The world’s richest model, Gisele, decided that she was going to refuse to get her paychecks in dollars and demanded to be paid in euros. That was in November of that year.
Roughly, a week later, Jay-Z appeared in one of his rap videos … flashing euros (instead of dollars).
Wall Street has a saying.
“When the taxi-cab drivers and shoe-shine boys start talking about buying stocks, it’s time to get out.”
History teaches us that things don’t usually change … only the names and faces change.
Well, it’s 2010 and the story unfolds again — with a different name and face.
This time, it’s Bryan “Birdman” Williams and Ronald “Slim” Williams.
These are the two brothers who founded the Cash Money Records music label that produces rappers like Lil’ Wayne and others.
These guys have decided to get into the oil business.
In fact, Bryan has been spotted with an oil well tattoo on his shaved head along with a Web address on the back of his head.
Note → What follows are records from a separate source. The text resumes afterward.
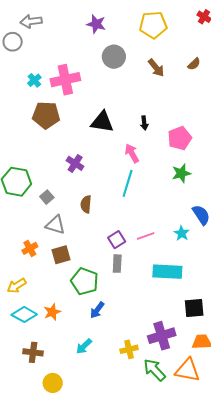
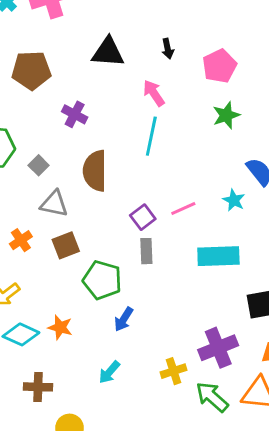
brown pentagon: (46, 115) -> (31, 70), moved
brown semicircle: (86, 204) -> (95, 171), size x1.6
orange star: (52, 312) -> (60, 327), turned -30

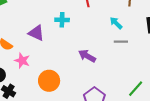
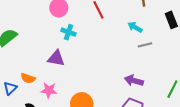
cyan cross: (62, 20) -> (69, 32), moved, turned 32
purple arrow: (87, 56) -> (134, 81), moved

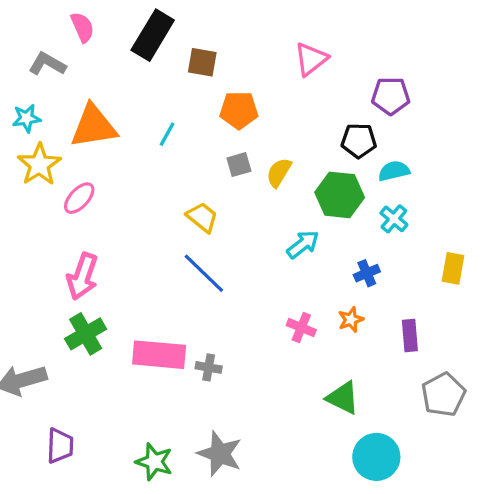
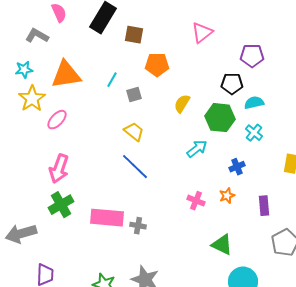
gray square: (239, 165) -> (134, 95), moved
When something gets to a point like this, it’s almost always a sign of a top.
In this case, it's oil.
Because almost everyone’s bought in by that point!
So, when you see something on the cover of Time magazine, or on the front of The Economist ... a top is usually near too.
But this time, it’s rappers entering the oil industry instead.
Now, what does this have to do with currencies?
Many commodities are greatly affected by commodities.
For instance, the Canadian dollar and oil are highly correlated.
It’s because Canada is a major exporter of oil to the world.
In fact, they supply the United States with more of their oil than any other nation. (I know many people think it’s Saudi Arabia, but it’s not).
On the flip side of the coin, the U.S. dollar is very inversely correlated to oil.
It’s because oil is denominated in dollars and it tends to keep those on the other side of the equation from each other.
Therefore, I pay great attention when rappers, models and others that are “far removed” from our industry when they make a bold statement that they are getting into the financial markets.
Historically, they couldn’t have gotten in at worse times.
That’s why I’ll be watching oil much closer than I even did before.
If oil tops out for now, I’ll be bullish on the dollar and bearish on the Canadian dollar.
Now, don’t get me wrong.
In the long run, the U.S. dollar is toast.
However, even bear markets have their rallies and right now we happen to be in one of them as oil is correcting downward.
If the uptrend in oil breaks, then I’ll be even more bullish on the buck in the medium term.
However, over the upcoming 3 to 5 years, or more, the dollar will be lower than it is today and even lower 10 years from then.
It’s because our Federal Reserve and Treasury Department will continue to undermine our currency by printing way too much of it.
That’s why in the long run you need to take a look at foreign currencies.
That way, your wealth doesn’t have to get “watered down” like everyone else’s wealth in America.